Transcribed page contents
[Start of Attachment]
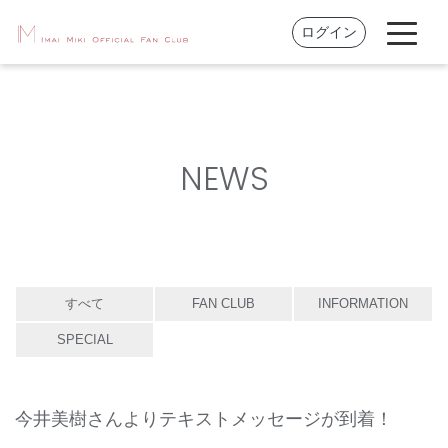
ログイン
NEWS
すべて
FAN CLUB
INFORMATION
SPECIAL
今井美樹さんよりテキストメッセージが到着！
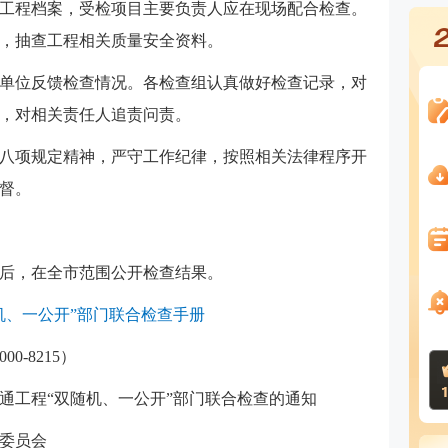
工程档案，受检项目主要负责人应在现场配合检查。
，抽查工程相关质量安全资料。
单位反馈检查情况。各检查组认真做好检查记录，对
，对相关责任人追责问责。
八项规定精神，严守工作纪律，按照相关法律程序开
督。
后，在全市范围公开检查结果。
随机、一公开”部门联合检查手册
0-8215）
交通工程“双随机、一公开”部门联合检查的通知
委员会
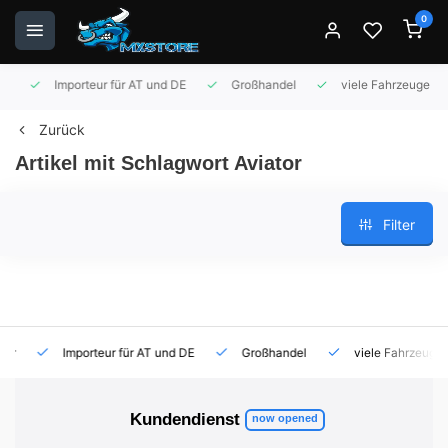
0
Importeur für AT und DE
Großhandel
viele Fahrzeuge auf 
Zurück
Artikel mit Schlagwort Aviator
Filter
Importeur für AT und DE
Großhandel
viele Fahrzeuge auf
Kundendienst
now opened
[End of Attachment]
Go line by line through the data, copying each one that contains the word "Fahrzeuge".

viele Fahrzeuge auf 
viele Fahrzeuge auf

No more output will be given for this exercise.